What this task involves: Without including any images, set down the records below exactly.
=== Supplied material ===
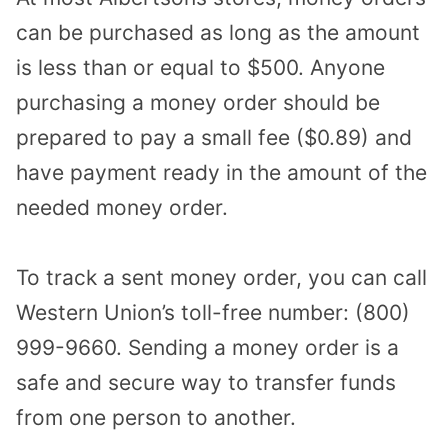
can be purchased as long as the amount
is less than or equal to $500. Anyone
purchasing a money order should be
prepared to pay a small fee ($0.89) and
have payment ready in the amount of the
needed money order.
To track a sent money order, you can call
Western Union’s toll-free number: (800)
999-9660. Sending a money order is a
safe and secure way to transfer funds
from one person to another.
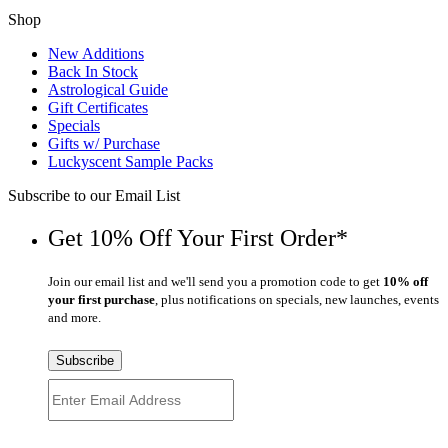
Shop
New Additions
Back In Stock
Astrological Guide
Gift Certificates
Specials
Gifts w/ Purchase
Luckyscent Sample Packs
Subscribe to our Email List
Get 10% Off Your First Order*
Join our email list and we'll send you a promotion code to get
10% off
your first purchase
, plus notifications on specials, new launches, events
and more.
Subscribe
===
Exercise solution:
can be purchased as long as the amount
is less than or equal to $500. Anyone
purchasing a money order should be
prepared to pay a small fee ($0.89) and
have payment ready in the amount of the
needed money order.
To track a sent money order, you can call
Western Union’s toll-free number: (800)
999-9660. Sending a money order is a
safe and secure way to transfer funds
from one person to another.
Shop
New Additions
Back In Stock
Astrological Guide
Gift Certificates
Specials
Gifts w/ Purchase
Luckyscent Sample Packs
Subscribe to our Email List
Get 10% Off Your First Order*
Join our email list and we'll send you a promotion code to get
10% off
your first purchase
, plus notifications on specials, new launches, events
and more.
Subscribe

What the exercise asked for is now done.